S'il y a excédent de production, il faut aller chercher à la source la cause de cet excédent de production.
La difficulté c'est que le volume trop important des subventions sur les énergies intermittentes rend le marché européen de l'électricité complètement déconnecté de la réalité physique, ce qui ouvre grand la porte des manipulations et spéculations financières les plus folles.
La pointe maximale de la demande en électricité en Allemagne a été en 2012 de 81858 MWe quand la puissance installée fin 2012 était de 31300 MWe dans l'éolien, 33100 MWe dans le solaire, 5700 MWe dans la biomasse, et 10800 MWe dans l'hydraulique, soit un total de 81700 MWe.(source ENTSOE, Yearly Statistics & Adequacy retrospect 2012).

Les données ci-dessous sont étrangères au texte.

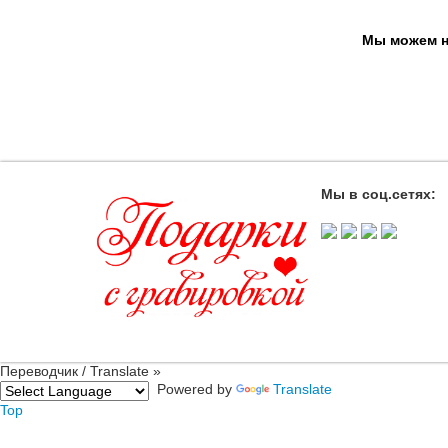
Мы можем на
Мы в соц.сетях:
Переводчик / Translate »
Powered by
Translate
Top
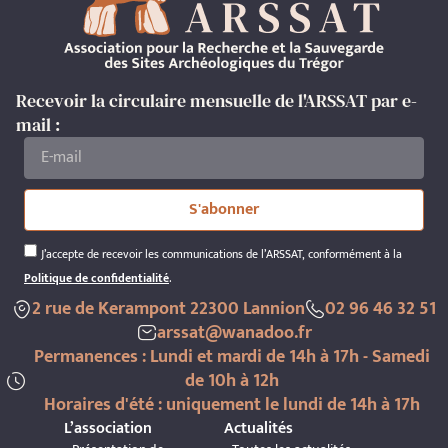
Recevoir la circulaire mensuelle de l'ARSSAT par e-
mail :
S'abonner
J’accepte de recevoir les communications de l’ARSSAT, conformément à la
Politique de confidentialité
.
2 rue de Kerampont 22300 Lannion
02 96 46 32 51
arssat@wanadoo.fr
Permanences : Lundi et mardi de 14h à 17h - Samedi
de 10h à 12h
Horaires d'été : uniquement le lundi de 14h à 17h
L’association
Actualités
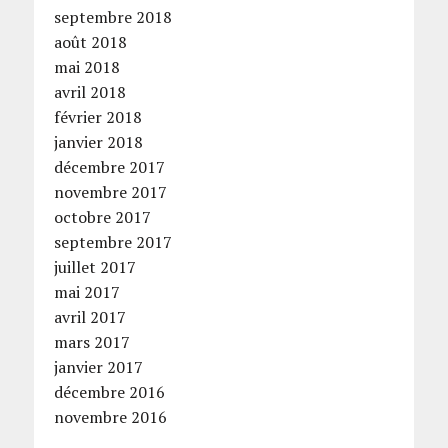
septembre 2018
août 2018
mai 2018
avril 2018
février 2018
janvier 2018
décembre 2017
novembre 2017
octobre 2017
septembre 2017
juillet 2017
mai 2017
avril 2017
mars 2017
janvier 2017
décembre 2016
novembre 2016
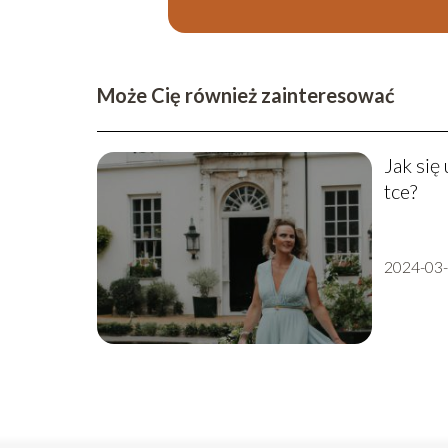
Może Cię również zainteresować
Jak się
tce?
2024-03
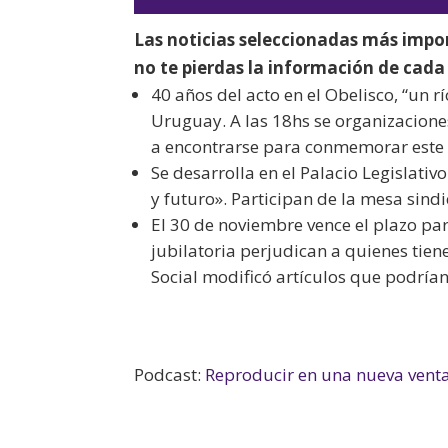
Las noticias seleccionadas más impo
no te pierdas la información de cada 
40 años del acto en el Obelisco, “un r
Uruguay. A las 18hs se organizaciones
a encontrarse para conmemorar este 
Se desarrolla en el Palacio Legislati
y futuro». Participan de la mesa sind
El 30 de noviembre vence el plazo pa
jubilatoria perjudican a quienes tien
Social modificó artículos que podrían
Podcast:
Reproducir en una nueva vent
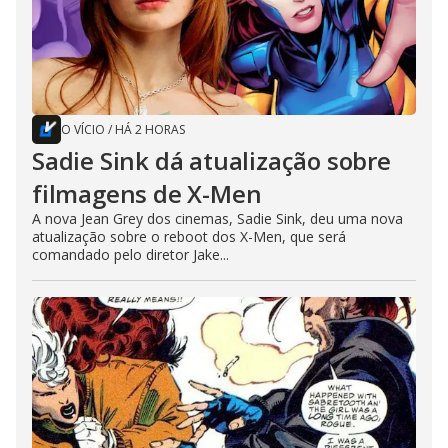
O VÍCIO
/
HÁ 2 HORAS
Sadie Sink dá atualização sobre
filmagens de X-Men
A nova Jean Grey dos cinemas, Sadie Sink, deu uma nova
atualização sobre o reboot dos X-Men, que será
comandado pelo diretor Jake...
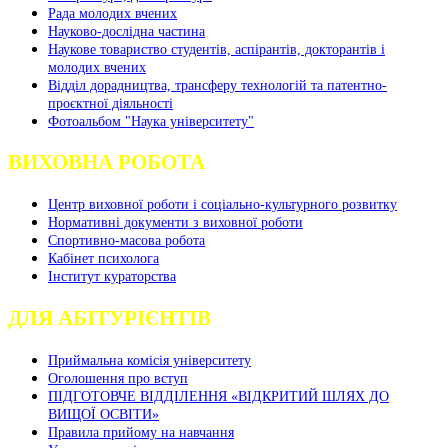
Рада молодих вчених
Науково-дослідна частина
Наукове товариство студентів, аспірантів, докторантів і
молодих вчених
Відділ дорадництва, трансферу технологій та патентно-
проєктної діяльності
Фотоальбом "Наука університету"
ВИХОВНА РОБОТА
Центр виховної роботи і соціально-культурного розвитку
Нормативні документи з виховної роботи
Спортивно-масова робота
Кабінет психолога
Інститут кураторства
ДЛЯ АБІТУРІЄНТІВ
Приймальна комісія університету
Оголошення про вступ
ПІДГОТОВЧЕ ВІДДІЛЕННЯ «ВІДКРИТИЙ ШЛЯХ ДО
ВИЩОЇ ОСВІТИ»
Правила прийому на навчання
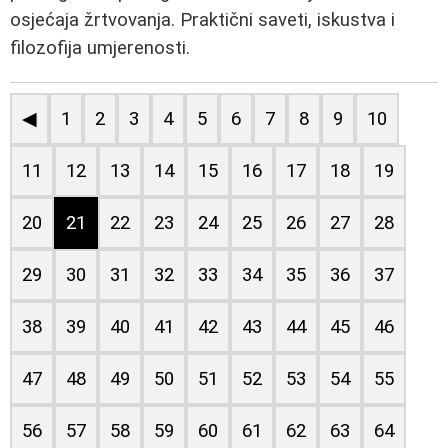
osjećaja žrtvovanja. Praktični saveti, iskustva i
filozofija umjerenosti.
◀
1
2
3
4
5
6
7
8
9
10
11
12
13
14
15
16
17
18
19
20
21
22
23
24
25
26
27
28
29
30
31
32
33
34
35
36
37
38
39
40
41
42
43
44
45
46
47
48
49
50
51
52
53
54
55
56
57
58
59
60
61
62
63
64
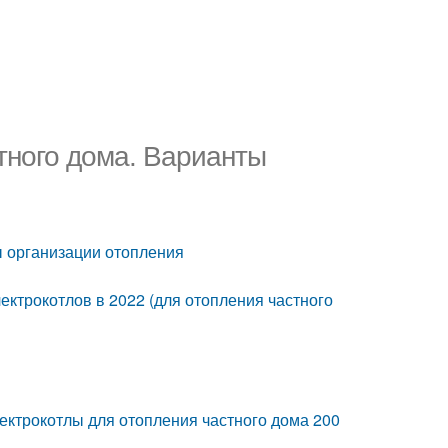
тного дома. Варианты
ы организации отопления
ктрокотлов в 2022 (для отопления частного
лектрокотлы для отопления частного дома 200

Avec 46 pour cent de la puissance électrique installée en Allemagne, les énergies renouvelables et l'hydraulique n'ont réalisé que 25 pour cent de la production de l'électricité en Allemagne en 2012. 60 % de la production d'électricité en Allemagne est restée réalisée en 2012 par de l'énergie fossile ce qui conduit l'Allemagne à demeurer l'un des plus grands pollueurs d'Europe ( 9 tonnes de CO2 émises par habitant).
La pointe de la demande en électricité est très variable, comme l'est la production intermittente. Mais comme l'une n'est pas corrélée avec l'autre, et que le programme d'investissement dans les énergies intermittentes reste très soutenu en Allemagne par le mécanisme de subventions, Il y a de plus en plus de situations où la production intermittente est malgré tout excédentaire par rapport à la demande, une fois saturés les besoins allemands et les interconnexions électriques avec les pays voisins. Les prix négatifs de l'électricité illustrent ainsi une double gabegie, un double gaspillage, incitation par des prix négatifs à consommer de la précieuse énergie, et investissements subventionnés à outrance, plusieurs centaines de milliards d'euros, dans les énergies intermittentes dont le volume n'est désormais plus du tout adapté aux besoins. Pour mémoire, les investissements dans les énergies intermittentes sont très capitalistiques. Plus de 1 million d'euro le MWe dans l'éolien, plus de 2 million le MWe dans le photovoltaïque. Les 103 530 MWe d'éolien installés fin 2012 dans toute l'Europe représentent plus de 100 milliards d'euros d'investissements immobilisés. Les 67 964 MWe de solaire installés, plus de 130 milliards d'euros.
Et au profit de qui, ni de l'environnement, car ces investissements ou subventions auraient pu être plus utiles ailleurs, pour mieux isoler les bâtiments ou pour décarbonner les transports par exemple. Ni du consommateur final qui est le dindon de la farce en payant le surcoût induit par ces gaspillages hautement rentables pour la spéculation financière et habilement qualifiés d'énergie verte. En France, le coût est répercuté sur la CSPE, la Contribution de Service Public de l'Electricité. Chacun peut lire le montant qu'il paie sur sa facture d'électricité.
Et de plus, à force de jouer à la marchande en spéculant entre les prix négatifs et positifs de l'électricité, et en favorisant des investissements inadaptés assis sur des rentes, avec des saturations de plus en plus fréquentes des interconnexions et des marges sur la sûreté du système électrique de plus en plus sollicitées, on prend le risque de black out, de perte généralisée du réseau sur l'ensemble du réseau électrique européen interconnecté ( plus de 500 millions de clients raccordés).
Et ce ne sont pas les grands investisseurs, d'ailleurs certains "off shore", qui prennent le risque. C'est l'ensemble des consommateurs en électricité dans l'Europe électrique interconnectée.